Saved data entries
[Start of Attachment]

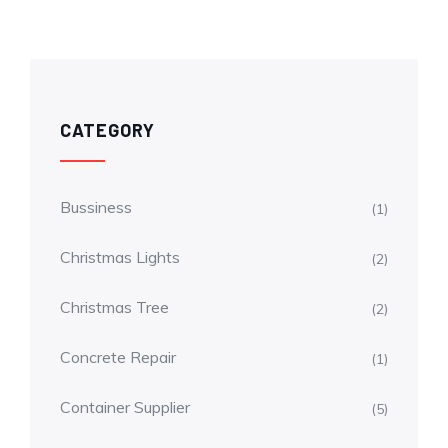
CATEGORY
Bussiness
(1)
Christmas Lights
(2)
Christmas Tree
(2)
Concrete Repair
(1)
Container Supplier
(5)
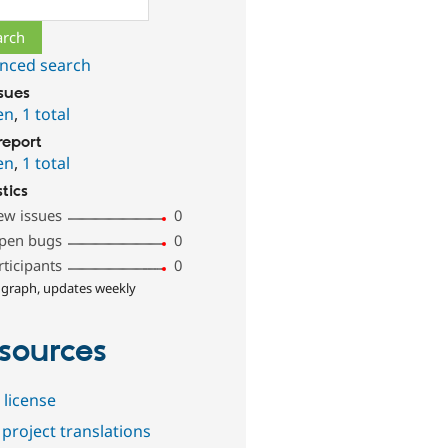
nced search
ssues
en
,
1 total
report
en
,
1 total
stics
ew issues
0
pen bugs
0
rticipants
0
 graph, updates weekly
sources
 license
project translations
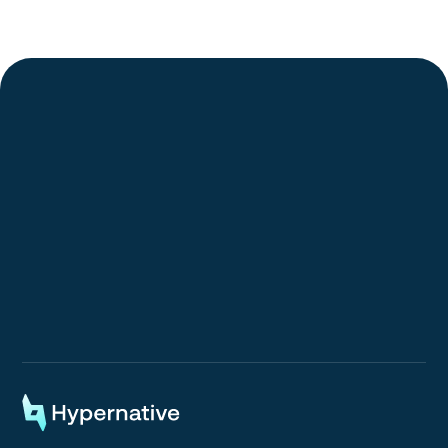
Request a Demo
Request a Demo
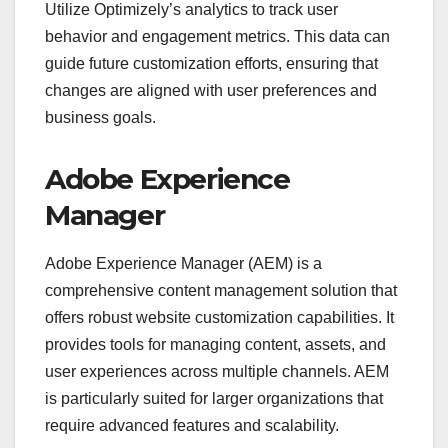
Utilize Optimizely’s analytics to track user
behavior and engagement metrics. This data can
guide future customization efforts, ensuring that
changes are aligned with user preferences and
business goals.
Adobe Experience
Manager
Adobe Experience Manager (AEM) is a
comprehensive content management solution that
offers robust website customization capabilities. It
provides tools for managing content, assets, and
user experiences across multiple channels. AEM
is particularly suited for larger organizations that
require advanced features and scalability.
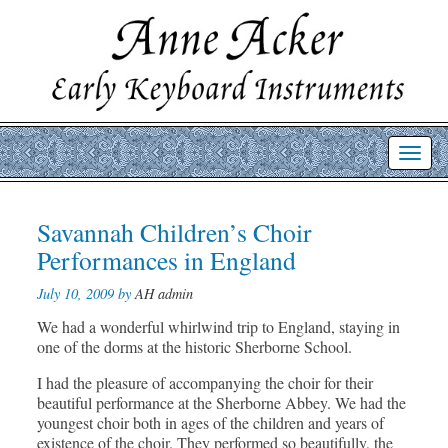
Toggl
navig
Post
Savannah Children’s Choir
Prev
Nex
post
post
navigation
Performances in England
July 10, 2009 by
AH admin
We had a wonderful whirlwind trip to England, staying in
one of the dorms at the historic Sherborne School.
I had the pleasure of accompanying the choir for their
beautiful performance at the Sherborne Abbey. We had the
youngest choir both in ages of the children and years of
existence of the choir. They performed so beautifully, the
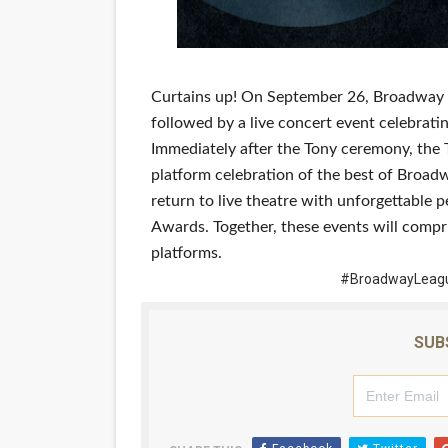
‘Hadestown: The Musical’ B
EADEM Puts Melanin-Rich Sk
Curtains up! On September 26, Broadway f
“Find Your Friends” Review:
followed by a live concert event celebrati
Immediately after the Tony ceremony, the
'Children of Blood and Bone
platform celebration of the best of Broadw
return to live theatre with unforgettabl
Flo Anthony Dies at 74: Tra
Awards. Together, these events will compr
platforms.
#BroadwayLeagu
SUB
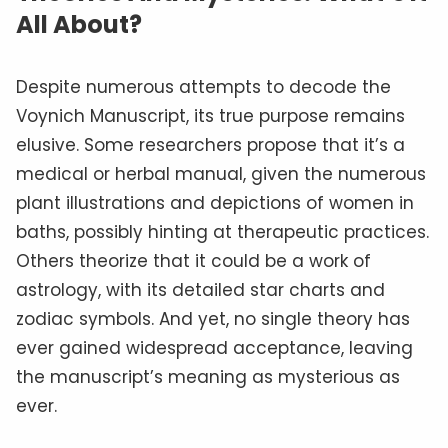
All About?
Despite numerous attempts to decode the
Voynich Manuscript, its true purpose remains
elusive. Some researchers propose that it’s a
medical or herbal manual, given the numerous
plant illustrations and depictions of women in
baths, possibly hinting at therapeutic practices.
Others theorize that it could be a work of
astrology, with its detailed star charts and
zodiac symbols. And yet, no single theory has
ever gained widespread acceptance, leaving
the manuscript’s meaning as mysterious as
ever.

[End of Attachment]

_WHAT YOU WILL DO_
Exclude the pictures and repeat the entries word for word.

_ANSWER SECTION_
CATEGORY
Bussiness
(1)
Christmas Lights
(2)
Christmas Tree
(2)
Concrete Repair
(1)
Container Supplier
(5)
nced search
ssues
en
,
1 total
report
en
,
1 total
stics
ew issues
0
pen bugs
0
rticipants
0
 graph, updates weekly
sources
 license
project translations
Request a Demo
Request a Demo
Utilize Optimizely’s analytics to track user
behavior and engagement metrics. This data can
guide future customization efforts, ensuring that
changes are aligned with user preferences and
business goals.
Adobe Experience
Manager
Adobe Experience Manager (AEM) is a
comprehensive content management solution that
offers robust website customization capabilities. It
provides tools for managing content, assets, and
user experiences across multiple channels. AEM
is particularly suited for larger organizations that
require advanced features and scalability.
Toggl
navig
Post
Savannah Children’s Choir
Prev
Nex
post
post
navigation
Performances in England
July 10, 2009 by
AH admin
We had a wonderful whirlwind trip to England, staying in
one of the dorms at the historic Sherborne School.
I had the pleasure of accompanying the choir for their
beautiful performance at the Sherborne Abbey. We had the
youngest choir both in ages of the children and years of
existence of the choir. They performed so beautifully, the
‘Hadestown: The Musical’ B
EADEM Puts Melanin-Rich Sk
Curtains up! On September 26, Broadway f
“Find Your Friends” Review:
followed by a live concert event celebrati
Immediately after the Tony ceremony, the
'Children of Blood and Bone
platform celebration of the best of Broadw
return to live theatre with unforgettabl
Flo Anthony Dies at 74: Tra
Awards. Together, these events will compr
platforms.
#BroadwayLeagu
SUB
All About?
Despite numerous attempts to decode the
Voynich Manuscript, its true purpose remains
elusive. Some researchers propose that it’s a
medical or herbal manual, given the numerous
plant illustrations and depictions of women in
baths, possibly hinting at therapeutic practices.
Others theorize that it could be a work of
astrology, with its detailed star charts and
zodiac symbols. And yet, no single theory has
ever gained widespread acceptance, leaving
the manuscript’s meaning as mysterious as
ever.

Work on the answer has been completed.